Black Friday shopping is a tradition for Dolores Rose of Brooklyn, N.Y., who was visiting family in the area. She and family members began their Friday at 5 a.m. at Walmart, then went to the mall around 7 a.m., about an hour after it opened. She wasn’t looking for anything in particular but ended up finding bargains on pant sets, electronics, pots and pans, and makeup.
“We got good deals, very good deals,” she said. “You have to get out early.”
Jo-z Bernhardt of Whitehall left the mall with a big box in her hands — a Dyson canister vacuum she snagged for $200 at Macy’s. It usually retails for $579.

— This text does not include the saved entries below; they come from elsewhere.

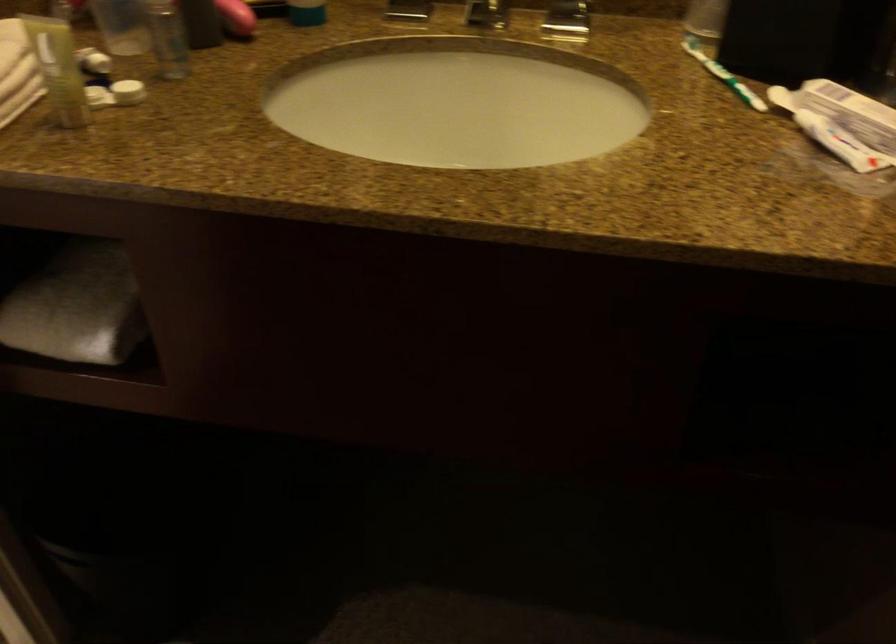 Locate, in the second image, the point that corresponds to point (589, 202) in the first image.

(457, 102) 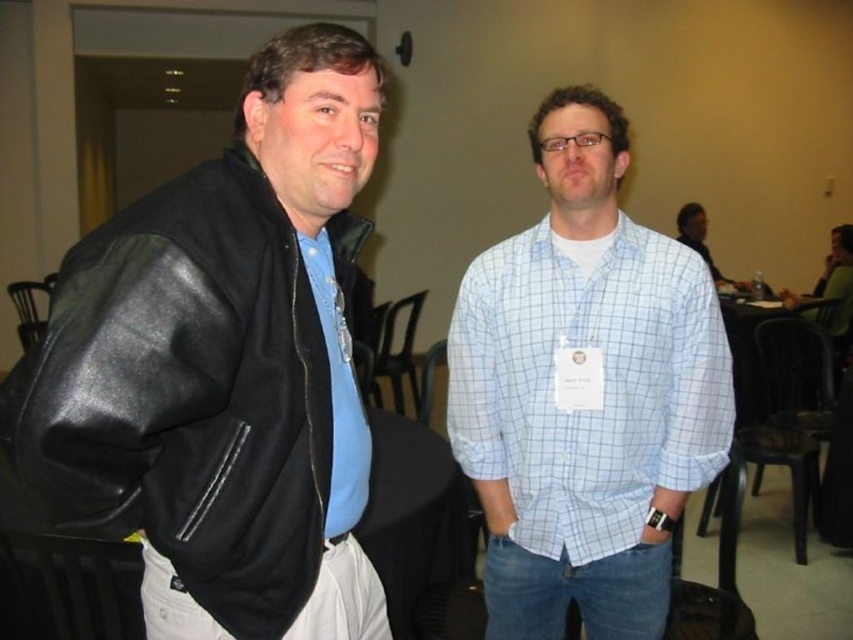 You are organizing a photo shoot and need to place a backdrop behind both the black leather jacket at left and the light blue checkered shirt at center. The backdrop is 2 meters wide. Can the backdrop accommodate both objects given their sizes?

The black leather jacket at left has a smaller size compared to light blue checkered shirt at center. Since the backdrop is 2 meters wide, it can easily accommodate both objects as their combined size is likely less than the backdrop width.

You are organizing a photo shoot and need to ensure that the black leather jacket at left does not cover the light blue checkered shirt at center in the final image. Based on their positions, can you adjust the camera angle to achieve this?

The black leather jacket at left is positioned over the light blue checkered shirt at center, so adjusting the camera angle to shoot from below or the side might help avoid covering the shirt.

You are organizing a coat rack for a conference and have two items to hang. The black leather jacket at left and the light blue checkered shirt at center. Which item can be hung on a narrower hanger without needing adjustments?

The black leather jacket at left can be hung on a narrower hanger without needing adjustments because it is thinner than the light blue checkered shirt at center. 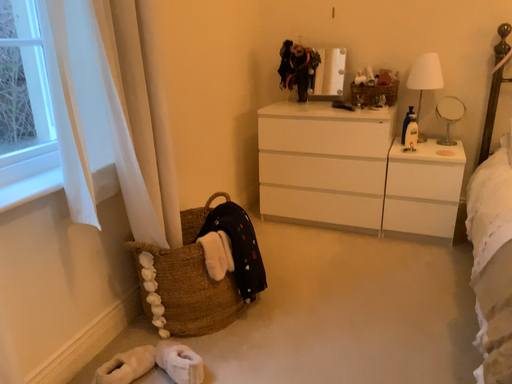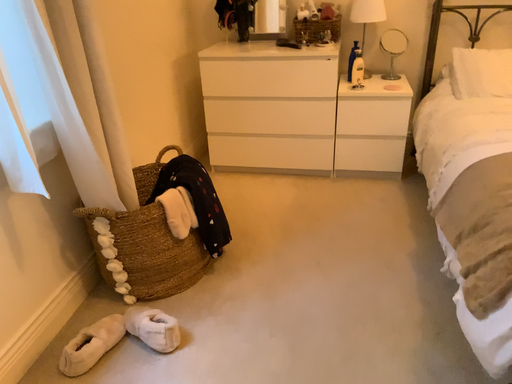 Question: How did the camera likely rotate when shooting the video?

Choices:
 (A) rotated upward
 (B) rotated downward

Answer: (B) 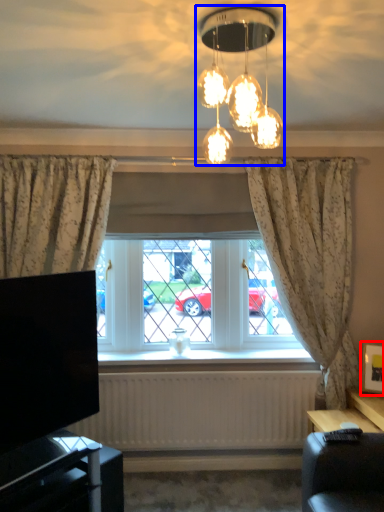 Question: Which point is closer to the camera, picture frame (highlighted by a red box) or lamp (highlighted by a blue box)?

Choices:
 (A) picture frame
 (B) lamp

Answer: (B) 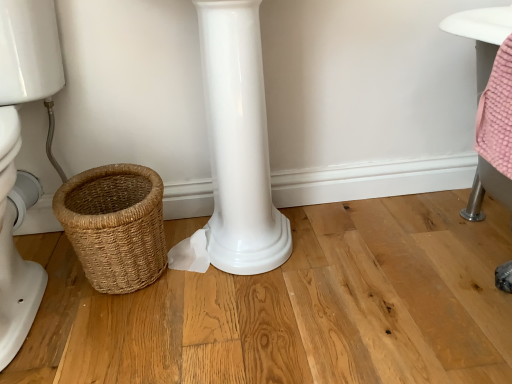 Question: Is white glossy toilet at left taller or shorter than braided wicker basket at lower left?

Choices:
 (A) tall
 (B) short

Answer: (A)

Question: Looking at the image, does white glossy toilet at left seem bigger or smaller compared to braided wicker basket at lower left?

Choices:
 (A) big
 (B) small

Answer: (A)

Question: Relative to braided wicker basket at lower left, is white glossy toilet at left in front or behind?

Choices:
 (A) front
 (B) behind

Answer: (A)

Question: Considering the positions of braided wicker basket at lower left and white glossy toilet at left in the image, is braided wicker basket at lower left bigger or smaller than white glossy toilet at left?

Choices:
 (A) small
 (B) big

Answer: (A)

Question: Is braided wicker basket at lower left in front of or behind white glossy toilet at left in the image?

Choices:
 (A) front
 (B) behind

Answer: (B)

Question: Considering the positions of braided wicker basket at lower left and white glossy toilet at left in the image, is braided wicker basket at lower left taller or shorter than white glossy toilet at left?

Choices:
 (A) short
 (B) tall

Answer: (A)

Question: Which is correct: braided wicker basket at lower left is inside white glossy toilet at left, or outside of it?

Choices:
 (A) inside
 (B) outside

Answer: (B) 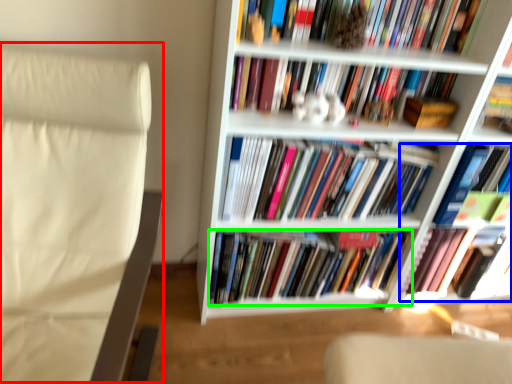 Question: Based on their relative distances, which object is farther from rocking chair (highlighted by a red box)? Choose from book (highlighted by a blue box) and book (highlighted by a green box).

Choices:
 (A) book
 (B) book

Answer: (A) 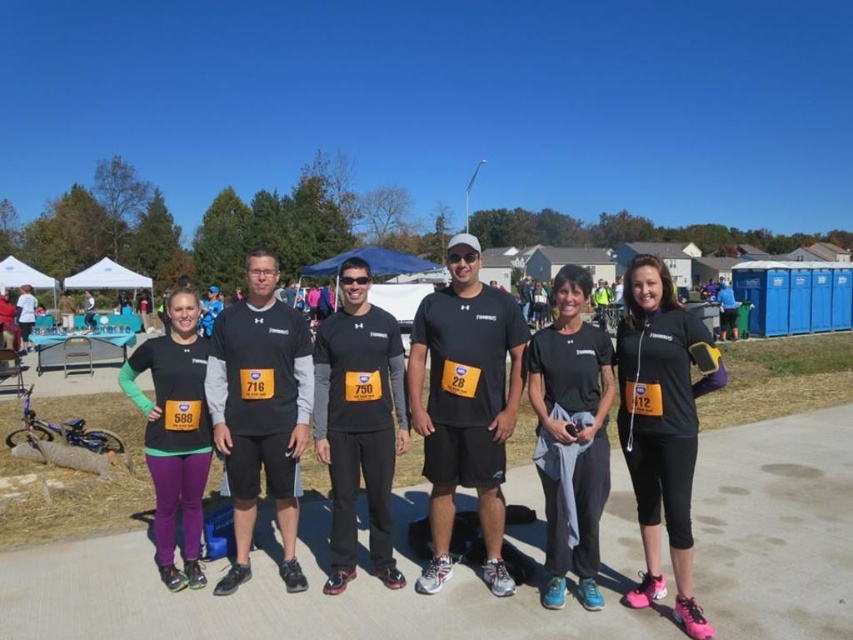 Question: Does black matte running shoes at lower right appear on the right side of black matte t-shirt at center?

Choices:
 (A) yes
 (B) no

Answer: (A)

Question: Considering the real-world distances, which object is farthest from the black matte running shoes at lower right?

Choices:
 (A) black matte t-shirt at center
 (B) purple matte leggings at center

Answer: (B)

Question: Which object appears closest to the camera in this image?

Choices:
 (A) black matte t-shirt at center
 (B) black matte running shoes at lower right
 (C) purple matte leggings at center

Answer: (B)

Question: Observing the image, what is the correct spatial positioning of black matte running shoes at lower right in reference to purple matte leggings at center?

Choices:
 (A) above
 (B) below

Answer: (A)

Question: Which object appears farthest from the camera in this image?

Choices:
 (A) purple matte leggings at center
 (B) black matte running shoes at lower right

Answer: (A)

Question: Does black matte running shoes at lower right have a larger size compared to black matte t-shirt at center?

“I couldn’t pass this up,” she said.
Days that traditionally ranked among the top holiday spending days now lack the same importance they once held for brick-and-mortar retailers, The NPD Group said. Last year, buyers visited stores less and spent less on Black Friday and Thanksgiving compared to the previous year, the consulting firm said.
But on Friday, Kohl’s said its in-store and online traffic broke records on Thanksgiving, “with hundreds of thousands of customers lined up across the country prior to doors opening, more than 16 million visits to Kohls.com, and key door-buster items selling extremely well.”
And Black Friday sales and traffic were “very strong” and “well ahead of last year,” Kevin Mansell, Kohl’s chairman, president and CEO, said in a statement Friday.
Consumers expect to buy nearly 40 percent of holiday purchases online, up from about a third two years ago, according to The NPD Group. Almost three-quarters of consumers plan to do some holiday shopping online this year, with an even higher likelihood among millennials.
As of 10 a.m. Friday, U.S. consumers had spent $640 million for the day online, nearly 20 percent more than during the same period a year earlier, according to Adobe Analytics Data, which measures 80 percent of online transactions at the largest 100 U.S. web retailers.
Mobile buying on smartphones and tablets also hit record highs, representing nearly two thirds of website visits, analysts said.
Smartphones make it easy for some consumers to comparison shop as they hit the stores.
Amy Zinkand said she prefers what has become a slower paced Black Friday and avoids door-buster sale crowds on Thanksgiving. Just after midnight on Friday, she and her friends dressed in matching “Black Friday Squad” shirts and made their way from Walmart to Kohl’s to Toys R Us to Old Navy to Target, where she bought Legos and Nerf toys for her 11-year-old son.
But in-store shopping is just one part of her strategy, she said.
“I always price check with Amazon and if it’s cheaper, I will always order it,” Zinkand said.
Reporter Alison Knezevich contributed to this article.